Reputation: 1
I am trying to filter columns with data types including 'object', 'datetime64[ns]', and 'int64'. I get different results when the data type list is in different orders.
Specifically, when I run train.dtypes.isin(['object', 'datetime64[ns]', 'int64'])
, I get customer_ID is in the data type list,
but when I run train.dtypes.isin(['datetime64[ns]', 'int64', 'object'])
, I get customer_ID is not in the data type list.

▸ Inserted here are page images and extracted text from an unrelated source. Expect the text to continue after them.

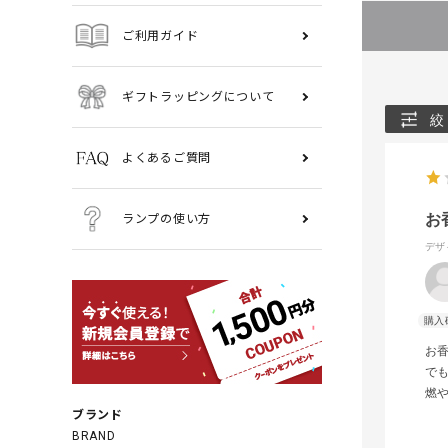
ご利用ガイド
ギフトラッピングについて
絞
よくあるご質問
お
ランプの使い方
デザ
お
で
燃
ブランド
BRAND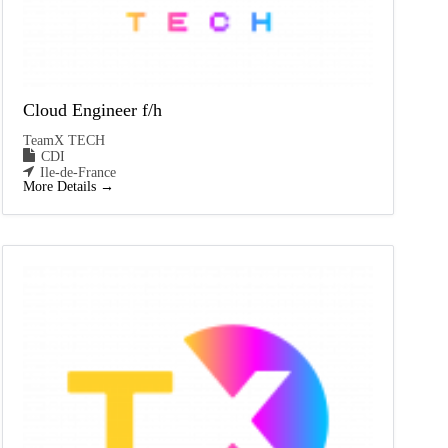
Cloud Engineer f/h
TeamX TECH
CDI
Ile-de-France
More Details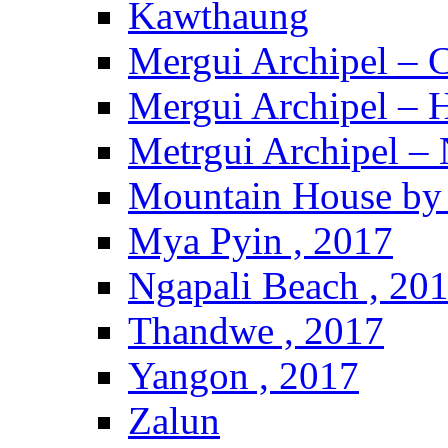
Kawthaung
Mergui Archipel – 
Mergui Archipel – H
Metrgui Archipel –
Mountain House by 
Mya Pyin , 2017
Ngapali Beach , 20
Thandwe , 2017
Yangon , 2017
Zalun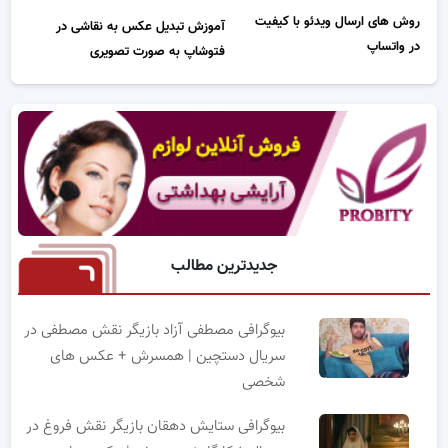
روش های ارسال ویدئو با کیفیت
آموزش تبدیل عکس به نقاشی در
در واتساپ
فتوشاپ به صورت تصویری
جدیدترین مطالب
بیوگرافی مصطفی آزاد بازیگر نقش مصطفی در
سریال دستچین | همسرش + عکس های
شخصی
بیوگرافی ستایش دهقان بازیگر نقش فروغ در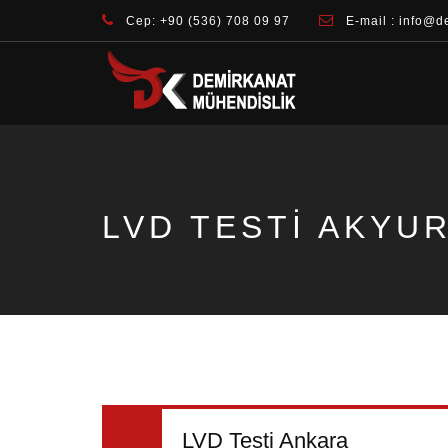
Cep: +90 (536) 708 09 97
E-mail : info@d
LVD TESTI AKYU
LVD Testi Ankara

customer_ID has the 'object' type when I run train.dtypes
so I expect these two lines give the same result but in fact they don't. Why does the order matters? Does this have anything to do with how pandas compare data types and how isin() handles multiple comparison?
I have tried using explicit OR operand |
instead of using isin(): train.dtypes[(train.dtypes == 'datetime64[ns]') | (train.dtypes == 'int64') | (train.dtypes == 'object')]
. This returns the result I expect. But still I wonder why isin() does not work as expected.
Upvotes: 0
Views: 49
Reputation: 439
I don't have an answer, but can share some findings:
Firstly, reproducible example:
import pandas as pd
t = pd.DataFrame([
['a', 1, '01-01-2000']
], columns=['o', 'i', 'd'])
t['d'] = pd.to_datetime(t.d)
print(t.dtypes.isin(['object', 'datetime64[ns]', 'int64']).tolist())
print(t.dtypes.isin(['datetime64[ns]', 'int64', 'object']).tolist())
# [False, True, False]
# [True, True, False]
dtypes
of t
are:
o object
i int64
d datetime64[ns]
dtype: object
Or, another way
print(t.dtypes.tolist())
# dtype('O'), dtype('int64'), dtype('<M8[ns]')
Secondly, I dive a little into pandas code, and can say that problem is in this function: https://github.com/pandas-dev/pandas/blob/v2.2.2/pandas/core/algorithms.py#L545
and its results are really strange and hard to explain:
from pandas.core import algorithms
from pandas._libs import hashtable
values = np.array(['object', 'datetime64[ns]', 'int64', 'qwerty', '<M8[ns]'], dtype=object)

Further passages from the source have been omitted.